“Just Being Neighbors,” Friend, Oct. 2000, 22
Fiction:
“Just Being Neighbors”
Serve one another (Mosiah 4:15).
Jason stepped high and smashed his foot right in the middle of a muddy puddle again and again. Splat! Sploosh! Splat!
“Jason Andrew, what are you doing?” his mom hollered from the open kitchen door.
“I’m bored,” he replied as he walked toward the back door of his house.
“And you are muddy from the knees down.” His mom smiled at him. “Go change your pants and put on some dry socks and shoes. Then come back. I have something that you can do for me.”
As he went upstairs, Jason noticed that the house smelled of fresh-baked cinnamon-raisin bread. It made his mouth water. He really wanted a piece of the warm bread with lots of melted butter on it. But he would do what his mother wanted him to do first. After he changed, he went back downstairs to the kitchen.
“I’m here, Mom. What do you want me to do?”
His mom turned from the dishes and said, “Will you please carry this loaf of bread over to Sister Chester’s house for me? She can’t bake anymore, and she enjoys homemade things. She’ll probably try to say she doesn’t need it, but I want you to tell her, ‘Just being neighbors, Sister Chester.’ It is important to tell her in just those words. Can you remember them?” Jason nodded. “When you get home, you can have a glass of milk and a slice from this second loaf.”
Jason watched as his mom wrapped the fragrant bread in a piece of shiny foil. Then she placed a large red ribbon around it.
As he walked across the street with the warm bread, he practiced saying, “Just being neighbors. Just being neighbors.” He wondered why it was so important to say exactly that.
As Mom had said, Sister Chester objected to taking the bread. However, as soon as he said, “Just being neighbors, Sister Chester,” she smiled and took it.
“Thank you,” she said.
The screen door closed behind Jason with a bang when he came home. “Mom, why did Sister Chester change when I told her we were ‘just being neighbors’? After I said that, she smiled, took the bread, and said thank you.”

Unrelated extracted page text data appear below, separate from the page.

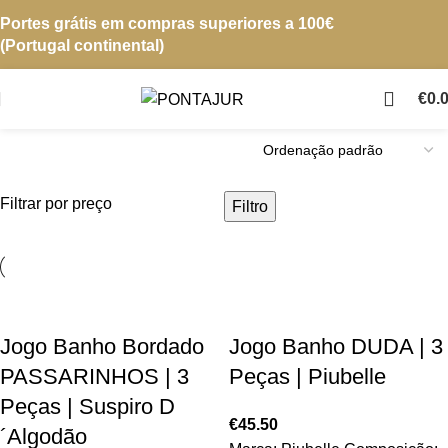
Portes grátis em compras superiores a 100€
(Portugal continental)
€
0.
Filtrar por preço
Filtro
Jogo Banho Bordado
Jogo Banho DUDA | 3
PASSARINHOS | 3
Peças | Piubelle
Peças | Suspiro D
€
45.50
´Algodão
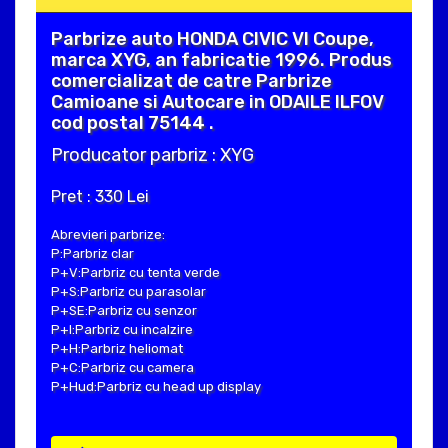
Parbrize auto HONDA CIVIC VI Coupe,
marca XYG, an fabricatie 1996. Produs
comercializat de catre Parbrize
Camioane si Autocare in ODAILE ILFOV
cod postal 75144 .
Producator parbriz : XYG
Pret : 330 Lei
Abrevieri parbrize:
P:Parbriz clar
P+V:Parbriz cu tenta verde
P+S:Parbriz cu parasolar
P+SE:Parbriz cu senzor
P+I:Parbriz cu incalzire
P+H:Parbriz heliomat
P+C:Parbriz cu camera
P+Hud:Parbriz cu head up display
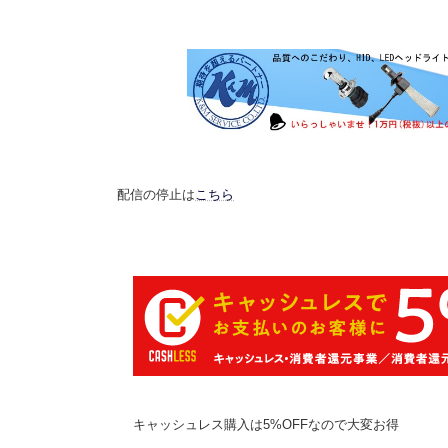
日
時
:
配信の停止は
こちら
キャッシュレス購入は5%OFFなので大変お得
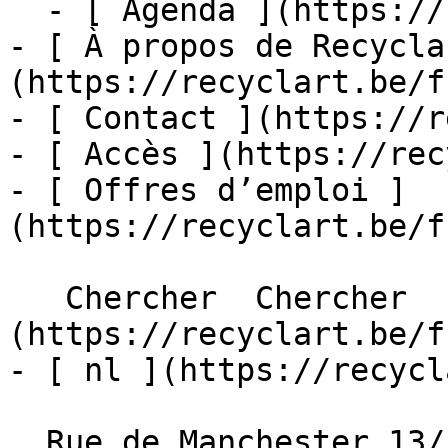
  - [ Agenda ](https://recyclart.be/fr/agenda)

- [ À propos de Recycla
(https://recyclart.be/f
- [ Contact ](https://r
- [ Accès ](https://rec
- [ Offres d’emploi ]
(https://recyclart.be/f
   Chercher  Chercher  - [ fr ]
(https://recyclart.be/f
- [ nl ](https://recycl
  Rue de Manchester 13/15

“Many years ago, before you were born, Daddy and I bought this house. I was expecting Rachel and became sick not long after we moved in. I had to stay in bed for about a month. One day, not long after I became ill, Sister Chester came over. She cleaned the kitchen; made dinner for your dad and me; and washed, dried, and folded all the dirty clothes. I tried to get her to stop, but she smiled that special smile of hers and said, ‘Just being neighbors, girl. Just being neighbors.’
“She came over almost every day to fix dinner and do chores until after I had Rachel. On days when she couldn’t come, she sent her granddaughter over with dinner.

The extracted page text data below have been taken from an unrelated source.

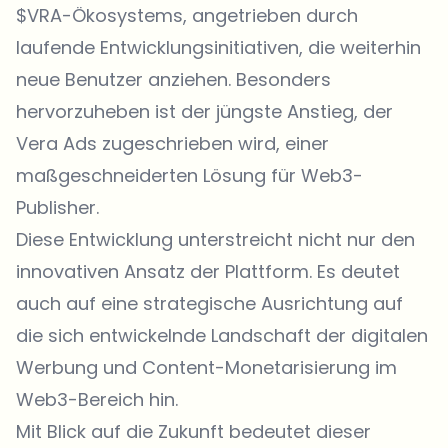
$VRA-Ökosystems, angetrieben durch
laufende Entwicklungsinitiativen, die weiterhin
neue Benutzer anziehen. Besonders
hervorzuheben ist der jüngste Anstieg, der
Vera Ads zugeschrieben wird, einer
maßgeschneiderten Lösung für Web3-
Publisher.
Diese Entwicklung unterstreicht nicht nur den
innovativen Ansatz der Plattform. Es deutet
auch auf eine strategische Ausrichtung auf
die sich entwickelnde Landschaft der digitalen
Werbung und Content-Monetarisierung im
Web3-Bereich hin.
Mit Blick auf die Zukunft bedeutet dieser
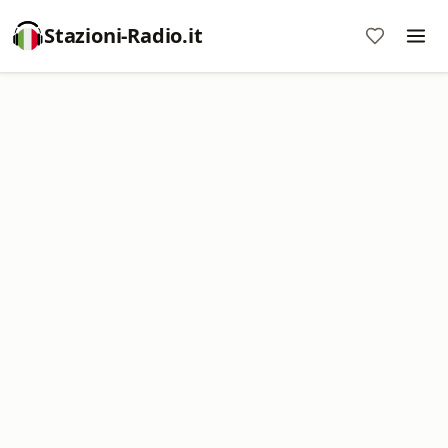
Stazioni-Radio.it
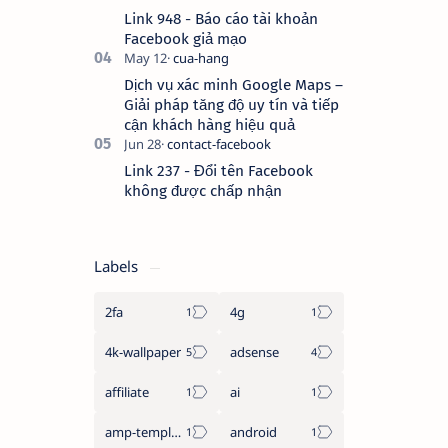
Link 948 - Báo cáo tài khoản
Facebook giả mạo
Dịch vụ xác minh Google Maps –
Giải pháp tăng độ uy tín và tiếp
cận khách hàng hiệu quả
Link 237 - Đổi tên Facebook
không được chấp nhận
Labels
2fa
4g
4k-wallpaper
adsense
affiliate
ai
amp-template
android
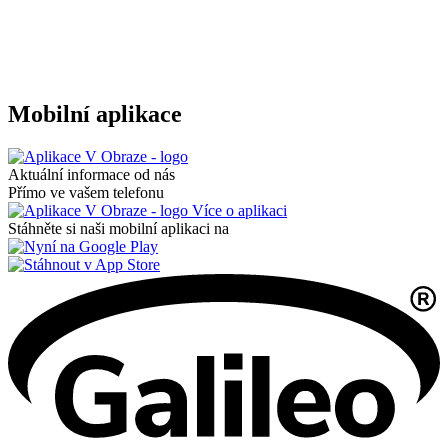
Mobilní aplikace
Aktuální informace od nás
Přímo ve vašem telefonu
Více o aplikaci
Stáhněte si naši mobilní aplikaci na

“Now that she is older and can’t do as many things as she used to, it is my opportunity to help her. Doing things for others helps us to feel useful and good inside. Besides, it is what Father in Heaven wants us to do.”

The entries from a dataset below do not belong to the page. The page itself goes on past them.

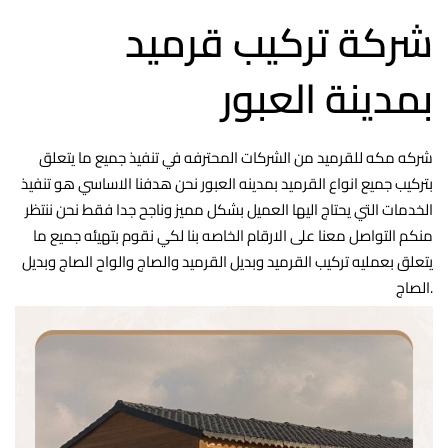
شركة تركيب قرميد
بمدينة العبور
شركه مكه للقرميد من الشركات المحترفه في تنفيذ جميع ما يتعلق
بتركيب جميع انواع القرميد بمدينه العبور نحن هدفنا الاساسي هو تنفيذ
الخدمات التي يحتاج اليها العميل بشكل مميز وناجح جدا فقط نحن ننتظر
منكم التواصل معنا على الارقام الخاصه بنا لكي نقوم بتهيئه جميع ما
يتعلق بعمليه تركيب القرميد وبديل القرميد والصاج والواح الصاج وبديل
الصاج.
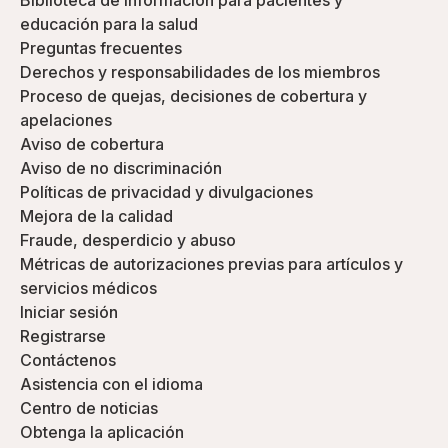
Biblioteca de información para pacientes y
educación para la salud
Preguntas frecuentes
Derechos y responsabilidades de los miembros
Proceso de quejas, decisiones de cobertura y
apelaciones
Aviso de cobertura
Aviso de no discriminación
Políticas de privacidad y divulgaciones
Mejora de la calidad
Fraude, desperdicio y abuso
Métricas de autorizaciones previas para artículos y
servicios médicos
Iniciar sesión
Registrarse
Contáctenos
Asistencia con el idioma
Centro de noticias
Obtenga la aplicación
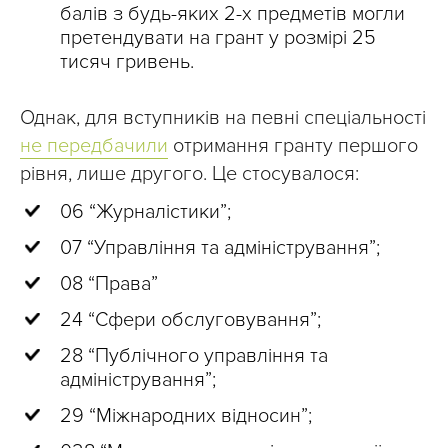
балів з будь-яких 2-х предметів могли
претендувати на грант у розмірі 25
тисяч гривень.
Однак, для вступників на певні спеціальності
не передбачили
отримання гранту першого
рівня, лише другого. Це стосувалося:
06 “Журналістики”;
07 “Управління та адміністрування”;
08 “Права”
24 “Сфери обслуговування”;
28 “Публічного управління та
адміністрування”;
29 “Міжнародних відносин”;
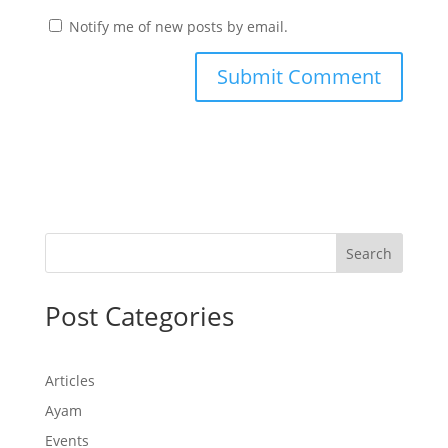
Notify me of new posts by email.
Search
Post Categories
Articles
Ayam
Events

After eating two slices of cinnamon-raisin bread (with melted butter) and drinking a large glass of cold milk, Jason went outside. He sat on the back porch with his chin in his hands.
He was bored again. He looked across the fence. Mr. Jensen’s yard was full of leaves. Normally he would have the leaves raked and bagged and sitting on the curb by now for the garbage collector to take. But Mr. Jensen’s arm was broken, and he didn’t have anyone to help him. Jason’s mom had just taken dinner over to him.
Jason’s face broke into a smile, and he headed for the shed.
As he began raking the leaves from Mr. Jensen’s yard, Mr. Jensen and Jason’s mom walked out of the house.
“Jason, you don’t need to do that,” Mr. Jensen said.
“Just being neighbors, Mr. Jensen, just being neighbors!”